Final answer:
To calculate the magnitude of the car's resultant vector after moving southeast and then in a direction north of east, we use vector addition to sum the east and north/south components, and then apply the Pythagorean theorem.
Step-by-step explanation:
To find the magnitude of the car's resultant vector after traveling 13 km southeast and then 16 km in a direction 40° north of east, we use vector addition. The first vector, representing the southeast direction, can be decomposed into east and south components. The second vector, 16 km at 40° north of east, also has east and north components.
We start by finding the components of each vector using trigonometry:
- The 13 km southeast vector is equivalent to traveling 13 km at a 45° angle south of east, so its east and south components are both 13 cos(45°) km.
- The 16 km vector at 40° north of east has an east component of 16 cos(40°) km and a north component of 16 sin(40°) km.
Then, add the respective east and north/south components. The south component here will be taken as negative since it is in the opposite direction of north.
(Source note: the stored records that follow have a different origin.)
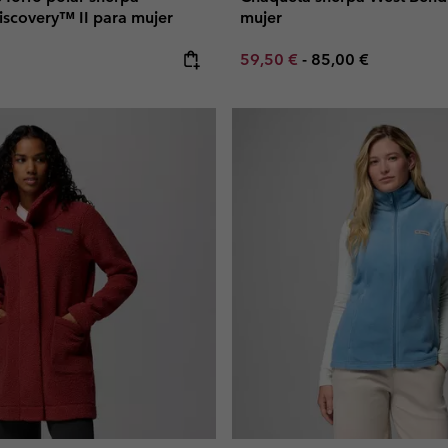
iscovery™ II para mujer
mujer
e:
Minimum sale price:
Maximum price:
59,50 €
-
85,00 €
The resultant east component (Reast) is the sum of the east components, and the resultant north component (Rnorth) is the sum of the north component minus the south component (since it is essentially moving north).
Finally, use the Pythagorean theorem to find the magnitude of the resultant vector R, which is given by:
R = √(Reast² + Rnorth²)
The geographic direction can be found by calculating the angle of R relative to the east using the arctangent function.